Niet in geschil is dat de paardenfokkerij blijkens het bedrijfsplan werk genereert voor meer dan één persoon, namelijk voor 1,75 Volwaardig Arbeidskracht. Voorts is niet in geschil dat [vergunninghouder] beschikt over tien hectare weidegrond, waarvan zeven hectare bij de voorziene paardenfokkerij. De raad heeft zich, gelet op de arbeidsomvang en de oppervlakte van de voor de voorziene paardenfokkerij beschikbare gronden, op het standpunt kunnen stellen dat het bouwplan voldoet aan de door hem gestelde voorwaarde dat er voldoende productieve werkgelegenheid voor ten minste één persoon moet zijn. Het antwoord op de vraag of [vergunninghouder] uit de paardenfokkerij een redelijk inkomen zal kunnen genereren en wat daaronder moet worden verstaan, is in dit kader niet relevant, nu de raad geen inkomenseis heeft gesteld. De rechtbank heeft, gelet hierop, terecht overwogen dat aan het rapport van GIBO van 16 april 2010 en de toelichting ter zitting door T. Rijpma, werkzaam bij Kalkulatiebureau Sneek B.V., geen betekenis toekomt.
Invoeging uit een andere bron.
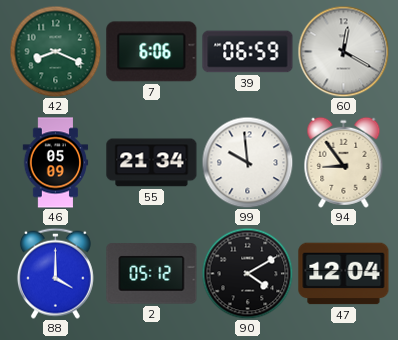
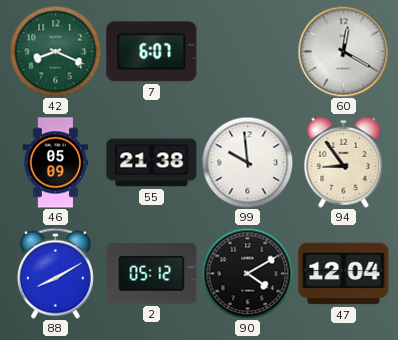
7: 6:06 -> 6:07
39: 06:59 -> none
55: 21:34 -> 21:38
88: 4:00 -> 8:10
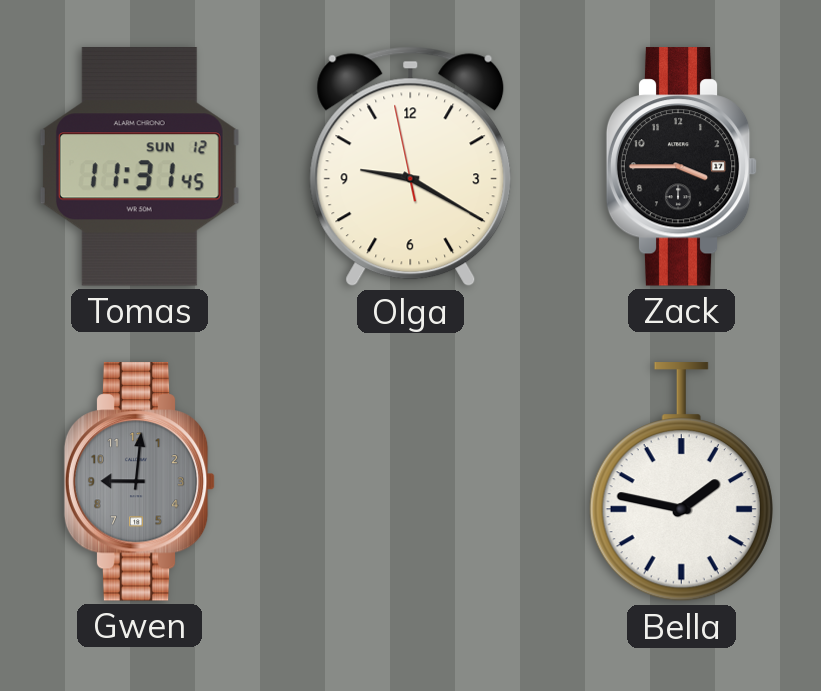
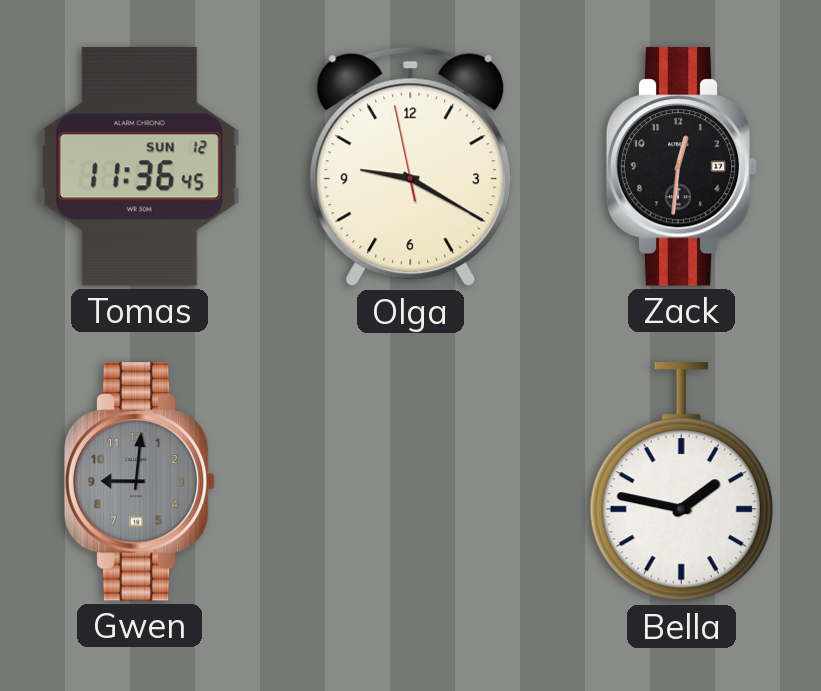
Tomas: 11:31 -> 11:36
Zack: 3:45 -> 12:31
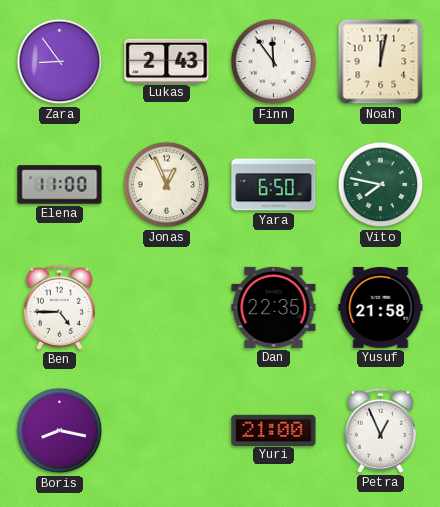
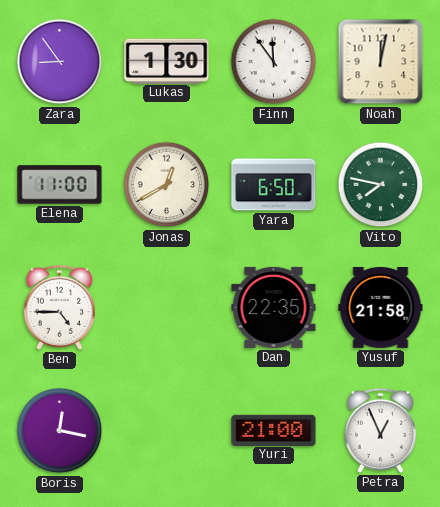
Lukas: 2:43 -> 1:30
Jonas: 12:56 -> 12:40
Boris: 8:17 -> 12:17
2.4. Het hoger beroep is ongegrond. De aangevallen uitspraak dient te worden bevestigd.
2.5. Voor een proceskostenveroordeling bestaat geen aanleiding.
De Afdeling bestuursrechtspraak van de Raad van State
Recht doende in naam der Koningin:
bevestigt de aangevallen uitspraak.
Aldus vastgesteld door mr. J.H. van Kreveld, voorzitter, en mr. S.F.M. Wortmann en mr. Y.E.M.A. Timmerman-Buck, leden, in tegenwoordigheid van mr. M. Kos, ambtenaar van staat.